Thyroid drugs have been known to be a top choice for athletes looking to cut corners while cuffing up during precontest. Hormones
produced in the thyroid gland, located in the neck, control the body's metabolic rate; therefore, a hyped-up thyroid creates faster
metabolism, which leads to more rapid fat loss. To accomplish this goal, such thyroid drugs as Cytomel, a synthetic version of the
more active T3 hormone produced in the body, are used.
The body produces two types of thyroid hormone. The type produced in greatest quantity is called T4, with the "4" representing the
number of iodine molecules. T4, however, is more of a storage thyroid hormone. The active version, T3, results from enzymes that
cleave off one iodine molecule from T4.
Patients who are found to have low thyroid output, a condition known as hypothyroidism, are usually given a T4 drug, such as Synthroid.
Most physicians prefer this less active form of thyroid hormone because the body will convert it to active T3 more slowly. This, in
turn, decreases the chance of side effects.
From an athletic perspective, the drug of choice appears to be T3, represented by Cytomel. Athletes prefer this drug because it begins
to work within a day or so, compared to the minimum of one week it takes for a T4 drug such as Synthroid to produce any effects related
to an upgraded metabolism.
While the primary athletic purpose of using thyroid drugs is to maintain an upgraded metabolism in the hope of burning bodyfat faster,
such drugs are also used for other purposes. For example, injecting human growth hormone (GH) temporarily inhibits the release of a
pituitary hormone called thyroid-stimulating hormone (TSH) that controls thyroid hormone release from the thyroid gland.
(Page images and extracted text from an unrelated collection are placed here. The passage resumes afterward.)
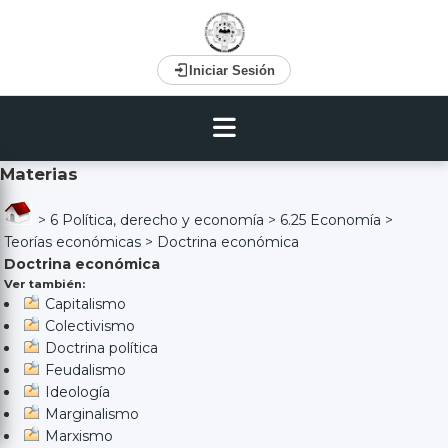
Iniciar Sesión
Materias
>
6 Política, derecho y economía
>
6.25 Economía
>
Teorías económicas
>
Doctrina económica
Doctrina económica
Ver también:
Capitalismo
Colectivismo
Doctrina política
Feudalismo
Ideología
Marginalismo
Marxismo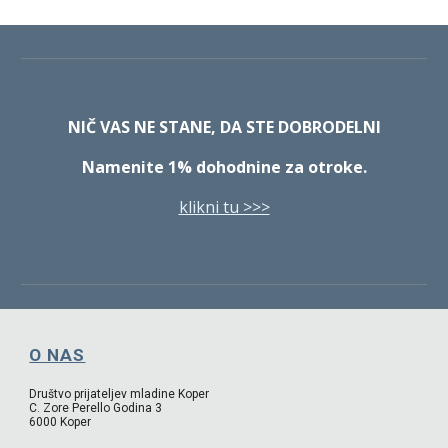
NIČ VAS NE STANE, DA STE DOBRODELNI
Namenite 1% dohodnine za otroke.
klikni tu >>>
O NAS
Društvo prijateljev mladine Koper
C. Zore Perello Godina 3
6000 Koper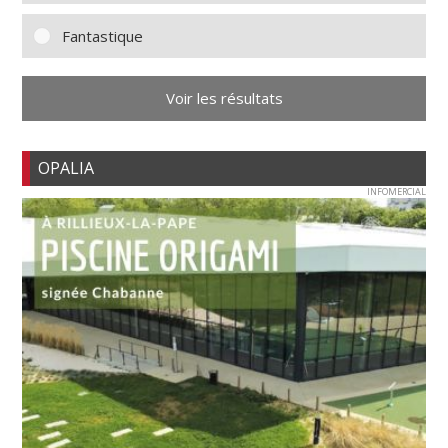
Fantastique
Voir les résultats
OPALIA
INFOMERCIAL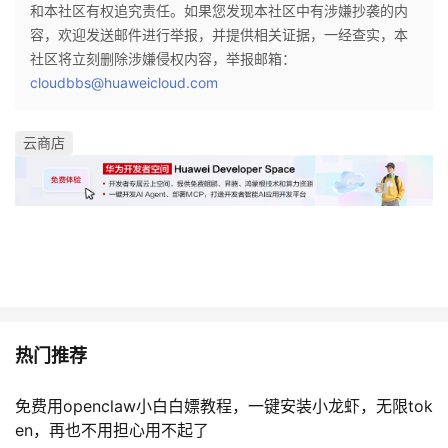
和本社区有权追究责任。如果您发现本社区中有涉嫌抄袭的内
容，欢迎发送邮件进行举报，并提供相关证据，一经查实，本
社区将立刻删除涉嫌侵权内容，举报邮箱：
cloudbbs@huaweicloud.com
云商店
热门推荐
免费用openclaw小白白嫖教程，一键安装小龙虾，无限tok
en，再也不用担心用不起了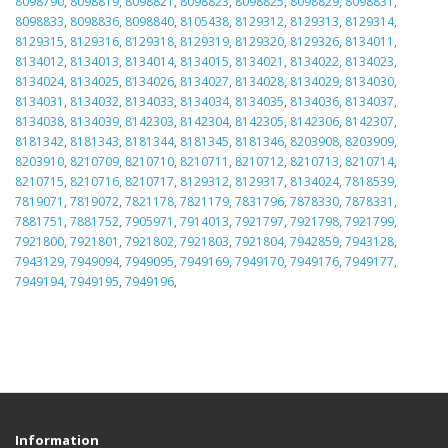
8098790
,
8098819
,
8098821
,
8098823
,
8098825
,
8098829
,
8098831
,
8098833
,
8098836
,
8098840
,
8105438
,
8129312
,
8129313
,
8129314
,
8129315
,
8129316
,
8129318
,
8129319
,
8129320
,
8129326
,
8134011
,
8134012
,
8134013
,
8134014
,
8134015
,
8134021
,
8134022
,
8134023
,
8134024
,
8134025
,
8134026
,
8134027
,
8134028
,
8134029
,
8134030
,
8134031
,
8134032
,
8134033
,
8134034
,
8134035
,
8134036
,
8134037
,
8134038
,
8134039
,
8142303
,
8142304
,
8142305
,
8142306
,
8142307
,
8181342
,
8181343
,
8181344
,
8181345
,
8181346
,
8203908
,
8203909
,
8203910
,
8210709
,
8210710
,
8210711
,
8210712
,
8210713
,
8210714
,
8210715
,
8210716
,
8210717
,
8129312
,
8129317
,
8134024
,
7818539
,
7819071
,
7819072
,
7821178
,
7821179
,
7831796
,
7878330
,
7878331
,
7881751
,
7881752
,
7905971
,
7914013
,
7921797
,
7921798
,
7921799
,
7921800
,
7921801
,
7921802
,
7921803
,
7921804
,
7942859
,
7943128
,
7943129
,
7949094
,
7949095
,
7949169
,
7949170
,
7949176
,
7949177
,
7949194
,
7949195
,
7949196
,
Information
Some athletes
seek to overcome this GH side effect by taking thyroid drugs.
In addition, GH itself will not work without an adequate thyroid output. This illustrates the many interactions between the body's
hormones and why taking an isolated hormone can lead to imbalances in other hormones. GH also fosters the conversion of inactive T4
thyroid to the active T3 version. However, the fat-mobilizing effects associated with GH are not the result of this upgraded thyroid
activity.
Studies have concluded that bodybuilders who use anabolic steroids show impaired thyroid functions (Journal of Clinical Endocrinology and
Metabolism 76:1069-7 1, 1993/American Journal of Sports Medicine, 15:357-61, 1987). The research confirmed that bodybuilders using large
doses of steroids had increased TSH release, coupled with lower T3 levels. How the steroids do this isn't known.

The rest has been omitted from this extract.